For the first two weeks of his stay, Spock does not interact with the residents of the colony outside of daily basic needs and his studies. Then he comes across a boy who introduces himself as JT when he stops by the local clinic to ensure that the local doctors has information relevant to treating Vulcans. The boy is arguing with an older teen, an apprentice doctor by the look of things, about the necessity of "kicking that dick's ass, because he belongs in juvie, not a reform school," while the apprentice puts sutures in a large gash in the boy's arm.
This is not his last meeting with JT. Subsequent meetings result in JT punching someone much larger and older than both of them for making racist comments about Spock, before grabbing Spock's wrist and dragging the surprised Vulcan halfway across town by way of previously un-utilized back alleyways. After than encounter, they wind up in Spock's apartment more often than not, JT scouring Spock's old lessons and assignments like someone starved for information.
"The school teaches to the lowest common denominator," JT explains once while methodically working his way through astrophysics. "They don't have the resources for anything higher than Algebra, intro to Bio and Chem, and some basic composition classes."
Spock hears of the blight by way of the colony-wide announcement. His only semi-regular contact is JT, who is locked in the school five days of the week and spends the vast majority of his time getting into fights.
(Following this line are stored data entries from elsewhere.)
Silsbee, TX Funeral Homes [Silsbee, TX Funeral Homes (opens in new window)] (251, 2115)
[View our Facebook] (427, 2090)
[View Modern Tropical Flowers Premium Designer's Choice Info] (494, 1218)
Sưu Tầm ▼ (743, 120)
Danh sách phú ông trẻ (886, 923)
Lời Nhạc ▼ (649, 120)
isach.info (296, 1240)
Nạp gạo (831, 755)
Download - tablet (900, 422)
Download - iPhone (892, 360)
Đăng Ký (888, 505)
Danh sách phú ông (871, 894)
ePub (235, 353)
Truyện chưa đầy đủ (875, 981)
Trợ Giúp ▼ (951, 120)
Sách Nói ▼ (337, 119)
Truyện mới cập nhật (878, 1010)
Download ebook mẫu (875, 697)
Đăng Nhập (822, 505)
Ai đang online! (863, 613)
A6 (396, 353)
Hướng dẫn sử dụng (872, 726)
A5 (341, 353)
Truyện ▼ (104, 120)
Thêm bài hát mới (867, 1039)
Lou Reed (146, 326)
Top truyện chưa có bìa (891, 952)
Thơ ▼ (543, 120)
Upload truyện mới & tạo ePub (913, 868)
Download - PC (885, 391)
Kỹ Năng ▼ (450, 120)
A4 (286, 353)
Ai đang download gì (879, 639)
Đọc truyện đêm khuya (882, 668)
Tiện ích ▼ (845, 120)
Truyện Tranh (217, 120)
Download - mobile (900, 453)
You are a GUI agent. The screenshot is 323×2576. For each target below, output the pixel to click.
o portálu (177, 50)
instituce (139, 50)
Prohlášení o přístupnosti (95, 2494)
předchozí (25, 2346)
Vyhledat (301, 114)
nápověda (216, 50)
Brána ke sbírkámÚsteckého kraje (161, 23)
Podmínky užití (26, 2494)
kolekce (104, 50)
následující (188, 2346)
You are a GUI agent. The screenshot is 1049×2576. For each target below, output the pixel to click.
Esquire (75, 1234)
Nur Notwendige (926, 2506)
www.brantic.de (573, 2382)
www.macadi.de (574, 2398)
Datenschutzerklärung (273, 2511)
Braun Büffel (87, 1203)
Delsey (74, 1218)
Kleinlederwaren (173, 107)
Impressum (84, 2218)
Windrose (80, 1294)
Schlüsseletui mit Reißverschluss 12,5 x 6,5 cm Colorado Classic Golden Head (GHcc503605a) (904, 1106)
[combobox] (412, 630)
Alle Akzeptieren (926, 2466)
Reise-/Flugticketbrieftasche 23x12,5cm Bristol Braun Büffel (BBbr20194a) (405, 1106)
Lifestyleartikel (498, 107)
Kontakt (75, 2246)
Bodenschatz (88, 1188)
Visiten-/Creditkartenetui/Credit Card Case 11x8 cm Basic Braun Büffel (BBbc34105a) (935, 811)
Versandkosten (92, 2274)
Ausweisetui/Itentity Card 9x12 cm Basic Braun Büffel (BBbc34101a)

He receives his ration card the same as everyone else.
Spock is half-human, half-Vulcan. He is the fifteen-year-old son of an ambassador. His records indicate that he has been traveling on his own for the past two years without any misdemeanors to his name. He does not cause trouble within the colony wither. He is healthy, but, as a full-time student, does not do anything to contribute to the community at large. His only known acquaintance attends the reform school. His ration card, when he receives it, is yellow.